La manière dont la discussion aboutit à un argument décisif n’était pas claire. Un argument peut être mentionné par l’un des enseignants ou le mentor, après quoi les autres sont d’accord ou non. À un moment donné, une décision doit être prise (parfois par manque de temps), même si la discussion n’est pas réellement terminée.



Facteurs influençant l’évolution d’un conseil de classe


Premièrement, la prise de décision en groupe est très variable. Les décisions dépendent de l’apport des différents membres de l’équipe et de la variété des perspectives et des idées au sein d’un groupe.
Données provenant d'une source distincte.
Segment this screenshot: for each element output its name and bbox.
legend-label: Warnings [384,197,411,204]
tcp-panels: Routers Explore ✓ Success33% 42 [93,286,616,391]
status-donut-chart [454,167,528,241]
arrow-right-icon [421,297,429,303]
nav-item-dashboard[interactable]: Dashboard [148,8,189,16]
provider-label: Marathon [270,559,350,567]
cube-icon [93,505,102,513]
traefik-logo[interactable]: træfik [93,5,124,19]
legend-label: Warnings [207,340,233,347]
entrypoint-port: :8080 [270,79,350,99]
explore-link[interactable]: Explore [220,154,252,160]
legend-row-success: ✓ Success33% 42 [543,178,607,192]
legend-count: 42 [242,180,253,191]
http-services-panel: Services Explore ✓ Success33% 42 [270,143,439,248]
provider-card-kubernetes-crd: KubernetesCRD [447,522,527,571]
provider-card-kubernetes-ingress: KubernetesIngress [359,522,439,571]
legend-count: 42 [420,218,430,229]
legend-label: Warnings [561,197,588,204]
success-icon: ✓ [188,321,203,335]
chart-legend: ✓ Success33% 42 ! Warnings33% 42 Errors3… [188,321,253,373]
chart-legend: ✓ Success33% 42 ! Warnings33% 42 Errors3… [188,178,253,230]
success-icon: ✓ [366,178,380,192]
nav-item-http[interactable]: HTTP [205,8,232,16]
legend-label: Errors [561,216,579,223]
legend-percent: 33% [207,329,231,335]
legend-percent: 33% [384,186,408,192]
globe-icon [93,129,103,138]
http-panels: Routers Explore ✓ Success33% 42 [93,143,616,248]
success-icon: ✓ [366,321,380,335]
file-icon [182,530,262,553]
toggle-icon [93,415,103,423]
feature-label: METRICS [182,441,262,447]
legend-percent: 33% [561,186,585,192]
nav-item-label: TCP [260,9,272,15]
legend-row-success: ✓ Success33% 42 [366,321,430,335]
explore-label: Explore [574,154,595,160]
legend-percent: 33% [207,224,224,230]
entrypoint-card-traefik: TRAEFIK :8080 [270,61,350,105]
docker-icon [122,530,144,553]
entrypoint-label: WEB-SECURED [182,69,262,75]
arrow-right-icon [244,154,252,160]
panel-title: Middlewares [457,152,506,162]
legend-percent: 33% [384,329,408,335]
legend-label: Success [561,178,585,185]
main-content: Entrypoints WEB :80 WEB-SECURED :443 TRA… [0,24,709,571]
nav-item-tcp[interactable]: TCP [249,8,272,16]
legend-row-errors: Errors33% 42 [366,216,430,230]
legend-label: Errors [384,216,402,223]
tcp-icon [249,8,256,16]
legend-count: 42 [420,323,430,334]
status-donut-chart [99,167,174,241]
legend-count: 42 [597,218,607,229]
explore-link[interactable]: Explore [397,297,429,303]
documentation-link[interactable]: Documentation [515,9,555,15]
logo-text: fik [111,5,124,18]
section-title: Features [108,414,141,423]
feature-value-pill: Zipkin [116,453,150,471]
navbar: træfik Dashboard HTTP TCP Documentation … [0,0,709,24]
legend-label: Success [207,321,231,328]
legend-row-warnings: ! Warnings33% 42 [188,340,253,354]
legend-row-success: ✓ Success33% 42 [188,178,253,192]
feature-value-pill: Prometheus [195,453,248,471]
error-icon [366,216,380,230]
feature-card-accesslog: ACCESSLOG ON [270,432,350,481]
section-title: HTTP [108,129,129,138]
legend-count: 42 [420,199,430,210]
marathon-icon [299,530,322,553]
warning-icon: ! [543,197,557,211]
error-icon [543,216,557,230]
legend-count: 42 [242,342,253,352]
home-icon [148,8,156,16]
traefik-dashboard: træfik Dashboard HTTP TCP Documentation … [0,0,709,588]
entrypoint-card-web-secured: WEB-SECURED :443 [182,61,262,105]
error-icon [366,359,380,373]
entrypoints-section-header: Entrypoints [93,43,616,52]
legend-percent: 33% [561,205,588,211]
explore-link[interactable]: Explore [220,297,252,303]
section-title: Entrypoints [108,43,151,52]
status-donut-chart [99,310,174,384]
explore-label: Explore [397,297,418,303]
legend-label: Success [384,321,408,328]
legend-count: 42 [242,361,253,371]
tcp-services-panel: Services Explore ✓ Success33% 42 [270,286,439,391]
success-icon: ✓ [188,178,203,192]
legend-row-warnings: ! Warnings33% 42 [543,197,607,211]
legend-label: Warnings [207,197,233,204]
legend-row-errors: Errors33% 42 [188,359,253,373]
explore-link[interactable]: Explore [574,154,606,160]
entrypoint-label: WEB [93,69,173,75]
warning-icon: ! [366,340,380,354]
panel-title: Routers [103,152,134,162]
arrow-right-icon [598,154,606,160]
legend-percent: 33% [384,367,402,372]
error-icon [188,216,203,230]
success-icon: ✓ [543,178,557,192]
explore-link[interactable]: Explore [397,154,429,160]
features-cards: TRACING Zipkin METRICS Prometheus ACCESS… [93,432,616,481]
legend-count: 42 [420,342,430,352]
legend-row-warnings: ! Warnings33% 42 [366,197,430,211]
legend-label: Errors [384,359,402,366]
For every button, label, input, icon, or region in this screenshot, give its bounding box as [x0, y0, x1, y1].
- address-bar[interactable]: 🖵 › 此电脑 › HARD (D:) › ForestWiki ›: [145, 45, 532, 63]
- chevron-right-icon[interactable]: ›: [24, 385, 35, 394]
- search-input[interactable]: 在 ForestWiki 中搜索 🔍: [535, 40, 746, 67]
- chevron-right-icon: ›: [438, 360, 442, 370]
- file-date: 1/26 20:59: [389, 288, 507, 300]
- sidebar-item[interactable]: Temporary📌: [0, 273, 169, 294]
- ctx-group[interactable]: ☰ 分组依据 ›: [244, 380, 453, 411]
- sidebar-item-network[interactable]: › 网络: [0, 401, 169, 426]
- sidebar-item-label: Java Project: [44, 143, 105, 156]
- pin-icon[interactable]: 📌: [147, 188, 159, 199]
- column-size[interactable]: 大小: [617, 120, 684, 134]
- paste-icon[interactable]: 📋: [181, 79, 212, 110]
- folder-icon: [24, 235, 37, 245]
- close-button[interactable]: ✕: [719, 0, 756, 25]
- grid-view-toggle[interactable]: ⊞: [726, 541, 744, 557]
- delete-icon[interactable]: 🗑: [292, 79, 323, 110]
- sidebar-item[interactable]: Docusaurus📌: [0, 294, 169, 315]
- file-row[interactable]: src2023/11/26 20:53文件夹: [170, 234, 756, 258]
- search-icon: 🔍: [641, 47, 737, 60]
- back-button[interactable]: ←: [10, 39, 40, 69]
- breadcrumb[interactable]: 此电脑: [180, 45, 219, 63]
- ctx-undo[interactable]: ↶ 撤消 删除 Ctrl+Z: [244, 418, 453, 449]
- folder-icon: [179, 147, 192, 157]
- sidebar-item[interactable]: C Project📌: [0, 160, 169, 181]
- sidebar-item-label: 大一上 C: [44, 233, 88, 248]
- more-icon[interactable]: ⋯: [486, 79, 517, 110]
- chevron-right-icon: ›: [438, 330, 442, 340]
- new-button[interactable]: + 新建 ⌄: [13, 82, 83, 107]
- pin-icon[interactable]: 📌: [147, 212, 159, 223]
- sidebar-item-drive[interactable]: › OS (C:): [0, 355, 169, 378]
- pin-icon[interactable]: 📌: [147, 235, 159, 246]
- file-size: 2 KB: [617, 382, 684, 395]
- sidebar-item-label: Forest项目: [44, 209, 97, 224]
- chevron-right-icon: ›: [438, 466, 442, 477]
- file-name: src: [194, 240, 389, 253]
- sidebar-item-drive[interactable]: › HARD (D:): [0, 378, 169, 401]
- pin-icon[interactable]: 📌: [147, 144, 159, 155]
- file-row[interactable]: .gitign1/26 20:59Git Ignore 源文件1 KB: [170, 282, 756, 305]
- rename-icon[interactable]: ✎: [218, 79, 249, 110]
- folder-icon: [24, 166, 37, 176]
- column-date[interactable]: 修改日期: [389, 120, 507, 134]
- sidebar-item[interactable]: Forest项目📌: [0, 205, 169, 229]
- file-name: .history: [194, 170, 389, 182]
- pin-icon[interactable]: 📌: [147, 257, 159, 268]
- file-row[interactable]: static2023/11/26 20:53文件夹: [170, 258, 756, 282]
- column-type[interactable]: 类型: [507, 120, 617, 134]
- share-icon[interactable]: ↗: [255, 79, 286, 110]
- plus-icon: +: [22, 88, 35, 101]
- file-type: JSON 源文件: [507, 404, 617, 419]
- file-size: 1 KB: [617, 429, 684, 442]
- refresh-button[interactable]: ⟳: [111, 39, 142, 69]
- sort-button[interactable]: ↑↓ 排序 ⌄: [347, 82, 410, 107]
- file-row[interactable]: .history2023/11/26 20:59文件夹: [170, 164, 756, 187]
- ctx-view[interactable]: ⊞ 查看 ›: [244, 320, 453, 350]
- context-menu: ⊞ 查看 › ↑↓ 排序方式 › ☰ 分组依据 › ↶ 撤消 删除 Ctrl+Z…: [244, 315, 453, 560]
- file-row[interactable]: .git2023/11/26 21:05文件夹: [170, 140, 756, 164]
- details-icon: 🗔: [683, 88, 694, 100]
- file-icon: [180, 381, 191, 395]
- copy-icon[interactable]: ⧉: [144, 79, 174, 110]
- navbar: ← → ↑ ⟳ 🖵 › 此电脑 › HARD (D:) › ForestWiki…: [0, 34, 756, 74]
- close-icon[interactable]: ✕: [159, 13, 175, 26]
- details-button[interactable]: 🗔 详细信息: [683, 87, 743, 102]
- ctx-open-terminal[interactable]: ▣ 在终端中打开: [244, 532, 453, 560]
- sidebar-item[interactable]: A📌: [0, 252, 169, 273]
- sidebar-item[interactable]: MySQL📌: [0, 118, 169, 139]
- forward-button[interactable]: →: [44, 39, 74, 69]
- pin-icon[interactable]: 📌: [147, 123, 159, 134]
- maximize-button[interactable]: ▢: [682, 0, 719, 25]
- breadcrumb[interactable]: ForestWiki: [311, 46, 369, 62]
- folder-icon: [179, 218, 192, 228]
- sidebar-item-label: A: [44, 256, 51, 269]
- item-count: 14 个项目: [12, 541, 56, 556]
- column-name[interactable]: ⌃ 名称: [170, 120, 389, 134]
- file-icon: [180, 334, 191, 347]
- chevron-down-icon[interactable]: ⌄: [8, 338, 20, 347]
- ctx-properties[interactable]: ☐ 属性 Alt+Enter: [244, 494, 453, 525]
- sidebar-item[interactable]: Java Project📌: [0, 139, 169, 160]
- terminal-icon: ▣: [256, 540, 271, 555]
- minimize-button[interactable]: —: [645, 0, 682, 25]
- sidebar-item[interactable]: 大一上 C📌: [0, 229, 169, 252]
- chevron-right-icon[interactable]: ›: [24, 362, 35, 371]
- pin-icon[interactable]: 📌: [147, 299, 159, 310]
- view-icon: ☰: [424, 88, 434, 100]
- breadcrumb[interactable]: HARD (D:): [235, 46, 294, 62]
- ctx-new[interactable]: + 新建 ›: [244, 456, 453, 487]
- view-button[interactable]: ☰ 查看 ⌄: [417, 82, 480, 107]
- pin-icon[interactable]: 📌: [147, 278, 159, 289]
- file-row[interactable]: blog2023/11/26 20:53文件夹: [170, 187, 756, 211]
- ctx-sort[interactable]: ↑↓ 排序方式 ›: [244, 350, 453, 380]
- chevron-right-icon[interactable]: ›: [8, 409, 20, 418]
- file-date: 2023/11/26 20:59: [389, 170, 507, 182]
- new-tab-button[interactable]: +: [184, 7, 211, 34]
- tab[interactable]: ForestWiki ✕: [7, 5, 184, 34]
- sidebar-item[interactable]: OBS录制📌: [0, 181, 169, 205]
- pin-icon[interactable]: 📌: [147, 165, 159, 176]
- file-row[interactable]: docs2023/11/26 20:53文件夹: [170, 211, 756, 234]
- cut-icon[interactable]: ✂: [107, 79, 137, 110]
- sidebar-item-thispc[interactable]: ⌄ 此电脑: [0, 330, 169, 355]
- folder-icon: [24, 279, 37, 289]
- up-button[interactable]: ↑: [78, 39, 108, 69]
Deuxièmement, les animateurs de discussion peuvent avoir un grand impact sur la prise de décision en structurant la réunion et en suivant des règles explicites. 
  • Lorsque les règles ne sont pas claires et que l’ouverture du conseil de classe n’est pas structurée, les règles rappelées et le cadre installé, les discussions sont souvent chaotiques et désordonnées. 
  • Lorsqu’une structure n’est pas fournie, les enseignants peuvent être moins engagés et se retirer complètement de la discussion. 
Troisièmement, les types d’interaction mis en évidence confirment que le rôle d’un participant et la place qu’il occupe influencent le type d’interaction entre les enseignants. Un participant peut avoir tendance à être dominant ou se montrer hésitant à contribuer.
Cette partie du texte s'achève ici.